He had his own dimension, which needed its own Spider-Man.

“Thanks. Humpty Dumpty's together again,” said Peter dryly.

“Could Humpty stay that way?”

“Humpty can try.”

Miles shook his head in mock exasperation. Then he turned to the other boys.

Though Parker and Ned were a couple years older than Miles, they didn't treat the newest Spider-Man as a junior. The boys parted with a complicated handshake routine between the three of them that involved several fist bumps and clasps.

“See you around, Spider-Man,” said Parker. “Good luck. You know about baby powder in the suit, right?”

“How do you guys already have a handshake?” Peter demanded. “You've known each other for like two seconds.”

“Jealous?” said Miles, while Ned smirked.

“Of your pattycake game? No.”

“You can have your own handshake if you want.”

“I have a handshake. I shake hands like a grownup.”

The boys gave Peter a pitying look which he ignored.

Stark suddenly popped up, looking bemusedly around at the Spider-Man infestation in his kitchen. “Geez, where's my bug spray?”

“I'm goin', I'm goin',” said Miles, flapping a hand at him. “Wong here?”

“Yes, and Happy's happy you've all found a chauffeur who isn't him and strongly recommends Wong's services in the future.”

Amused by the archaic concept of an actual chauffeur, Shuri said to Stark: “I can recommend an alternative to a driver.”

“Yeah, but then what would I pay Happy to grumble about?”

Peter winced at a small glitch from his jaw. Catching this Shuri said crisply, “Back to the accelerator, please.”

Obediently Peter selected a bagel from the table and made to follow, nodding when the princess told him he'd have to remove the suit he wore before reentering the tumbler. Part of him had wondered if the suit would even make it back from Wong in one piece before remembering he didn't actually know how magic worked.

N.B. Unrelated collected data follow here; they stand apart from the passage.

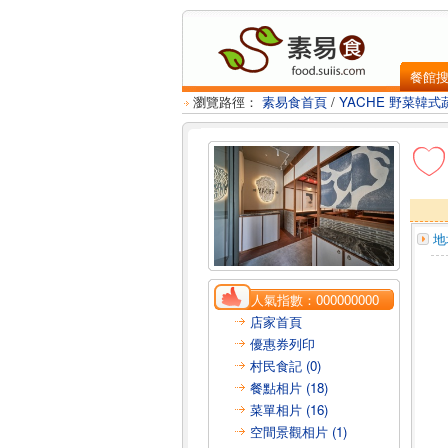
餐館
瀏覽路徑：
素易食首頁
/
YACHE 野菜韓式
地
人氣指數：
000000000
店家首頁
優惠券列印
村民食記 (0)
餐點相片 (18)
菜單相片 (16)
空間景觀相片 (1)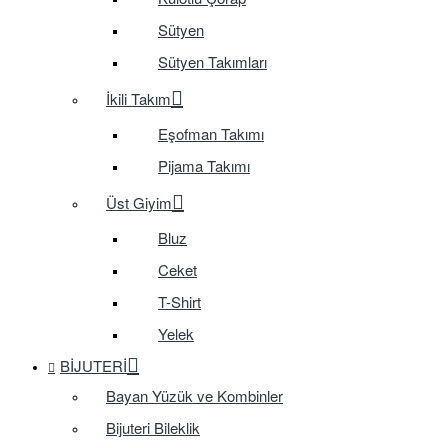
Sütyen
Sütyen Takımları
İkili Takım
Eşofman Takımı
Pijama Takımı
Üst Giyim
Bluz
Ceket
T-Shirt
Yelek
BIJUTERI
Bayan Yüzük ve Kombinler
Bijuteri Bileklik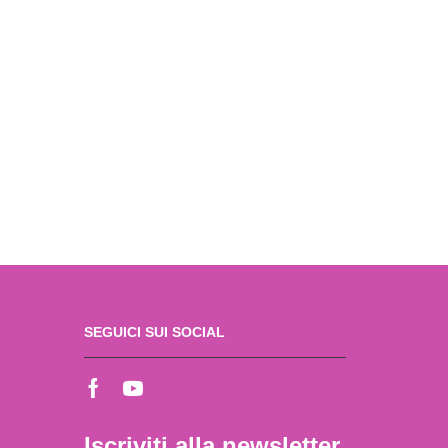
SEGUICI SUI SOCIAL
Iscriviti alla newsletter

Shyly Parker told the Wakandan princess, “It's kind of amazing you pulled everything together so fast.”

Shuri beamed at him. “Where there is incentive, there is inspiration.”

“Speaking of inspiration, maybe you could use a _vibranium_ Spider suit,” Ned said slyly to Parker.

Stark huffed. “His suit's fine!”

Shuri gave a considering look to Parker’s regular suit, which he was wearing now. Peter couldn't stifle a grin at Stark’s sudden tense anticipation and Rogers slowly chewed his apple, eyes flicking from the billionaire to Shuri.

After a moment of silence from the princess, Stark demanded, “Well?”

Parker squirmed under Shuri’s close scrutiny, trying to play it cool.

Shuri paused, then said delicately, “Well, of course it does not need many bells and whistles, given Spider-Man’s natural abilities.”

“I took _out_ the bells and whistles,” Stark grumbled. “I could do bells and whistles if I wanted.”

Parker, on the other hand, seemed rather flattered.

“The Iron Spider is fancier but I don’t wear that a lot,” he said eagerly.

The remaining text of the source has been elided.